COMMENTARY: Look upon a little child

By Jermaine A. Wyrick

The crux of the controversy is how to handle the interrogation of a child as compared to an adult. Specifically, whether the age of a child subjected to police questioning is relevant to the custody analysis of Miranda v. Arizona, 384 U.S. 436 (1966) where the United States Supreme Court held police must inform individuals who are in custody of their right to an attorney before interrogation. This derives from the Fifth Amendment protection against self-incrimination in the Constitution that provides that, "no person...shall be compelled in any criminal case to be a witness against himself."

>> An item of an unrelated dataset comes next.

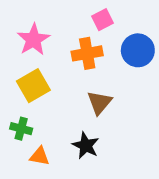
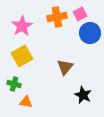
pink square: (103, 20) -> (80, 14), moved
orange cross: (87, 53) -> (57, 17), moved
black star: (86, 146) -> (83, 95), moved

In the recent J.D.B. v. North Carolina 2011 case, the United States Supreme Court, through the majority opinion of Justice Sonia Sotomayor, a former prosecutor, promulgated that courts must consider a child's age to determine whether they are in custody and whether a confession can subsequently be used in court. The court reasoned, "that children will often feel bound to submit to police questioning when an adult in the same circumstances would feel free to leave." Justice Samuel Alito, a former prosecutor disagreed in his dissent, "Safeguarding the constitutional rights of minors does not require the extreme makeover of Miranda that today's decision may portend." Factually, J.D.B. was a 13-year old, Special Education seventh grade student. He was a suspect in two home break-ins, where various items were stolen. Five days later, a digital camera, matching the description of one of the stolen items was found in his possession while he was at his middle school. Consequently, he was removed from his Social Studies class by a uniformed police officer and questioned for at least half an hour. Prior to the interrogation of J.D.B., the officer did not read Miranda rights, nor give J.D.B. the opportunity to speak to his grandmother - his legal guardian. Initially J.D.B. denied wrongdoing. However, when he learned of the prospect of juvenile detention, he confessed.

In Corley v. United States, 556 U.S._, __ (2009) the court held, "the pressure of custodial interrogation is so immense that it "can induce a frighteningly high percentage of people to confess to crimes they never committed." In the J.D.B. case, the court stated, "That risk is all the more troubling--and recent studies suggest, all the more acute--when the subject of custodial interrogation is a juvenile." In Stansbury v. California, 511 US. 318 (1994), the court held a child's age, "would have affected how a reasonable person" in the suspect's position "would perceive his or her freedom to leave." In J.D.B. the court stated, " a reasonable child subjected to police questioning will sometimes feel pressured to submit when a reasonable adult would feel free to go." Furthermore, "a child's age is far 'more than a chronological fact'....It is a fact that 'generates commonsense conclusions about behavior and perception" In Eddings v. Oklahoma 455 U.S. 104, (1982), the court held, "children 'generally are less mature and responsible than adults, that they often lack the experience, perspective, and judgment to recognize and avoid choices that would be detrimental to them. Bellotti v. Baird, 443 U.S. 622, 635 (1979). Moreover, in Roper v. Simmons, 543 U.S. 541 (2005), the court held they, "are more vulnerable or susceptible to ... outside pressures than adults." Hence, "events that 'would leave a man cold and unimpressed can overawe and overwhelm a lad in his early teens." Haley v. Ohio, 332 U.S. 596, 599 (1948). Fortunately, these decisions protect not only the innocence, but the vulnerability of youth.